All week Stella, my eighties style yuppie witch of a team leader, has been barricaded in her office with an anxiety of self-help manuals.
“Happy New Year,” I gurned at the window on Tuesday morning. She didn’t look up. I switched on my PC and fetched a coffee style drink from the vending machine, and on my return I’d received an instant message thingy that read “HNY 2 U 2”.

Not another peep all day, nor Wednesday either. She just sat alone in her room, like a question mark inside a thought bubble, engulfed in “Learn To Like Yourself In 24 Hours,” or “You? A Manager?!? Are You Having A Laugh?” with an unfunny introduction by someone off the telly.
No rumblesqueak of the walking machine, no yelling into her bluetooth earprobe, no rushing around with clipboards.
I tapped on her window a few times to gesture if she wanted a drink or sort of cake thing, but she just blanked me, an imaginary Do Not Disturb sign writ large in marker pen and draped around her neck.

Books and more books, flotsam and jetsam in an inky sea of questionable advice.
“Have You Farted? A Manager’s Guide To Creating Team Spirit.”
“What’s Your Problem Now? Empathy In The Workplace.”

Then tonight at going home time, a breakthrough. She sat on my desk and asked about my Christmas, and I said good thanks. You?
It had been hectic, family trouble, and then all the worry of that double selling business before the holidays to fret about.
“I thought you loved all that shit,” I said.
“Yeah. Well,” she shrugged. “I do. I suppose.”
Silence. It didn’t seem right to see her not herself, as if she’d stumbled into work in a dressing gown, unkempt, knotted up, altogether all wrong. There was an acrid whiff of privacy violated. It felt indecent.

Suddenly she blurted that War, Pestilence, Famine and Death had taken objection to her handling of the situation. There’d been shitty remarks said behind her back, nasty little sideswipes in the presence of Bill Surname CEO, snottograms cc’ed to the directors, bcc'ed to her.

Death in particular had been raking through the dirt, grubbing around for points of weakness. There’d been threatening emails, snide little blackmail attempts.
“Poisonous fuck.
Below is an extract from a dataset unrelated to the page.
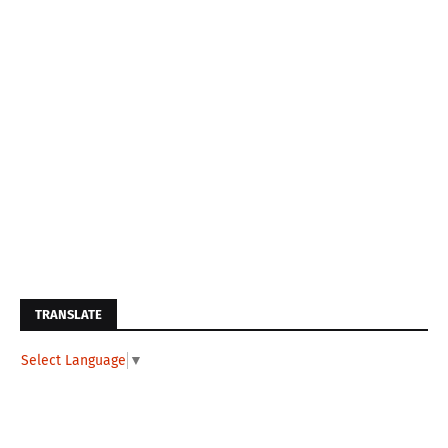
TRANSLATE
Select Language
▼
Who does he think he is? Nicholas Hellen?" I said. "He should be sacked for that,” but now she was smiling and talking about New Year’s Eve, the salty seaside, how she’d rented a cottage with her friend Becky.

“No obligations to anybody, no appointments to keep. No thinking about work. An empty schedule. Just me and my friend Becky for four whole days with nothing on,” she sighed. “Can you imagine that, Tim?”

Outside my window, we watched as cars emptied out of the car park, like a sink of greasy water slowly draining down the plughole. Eventually there was only soapsuds and a couple of teaspoons. A full moon slid out from behind a cloud and all too briefly bathed the bypass in a silver glow.

“I thought for a while you were never coming out,” I said, nodding towards her door as if to clarify, and she let out another sigh then sprung to her feet to make a phone call.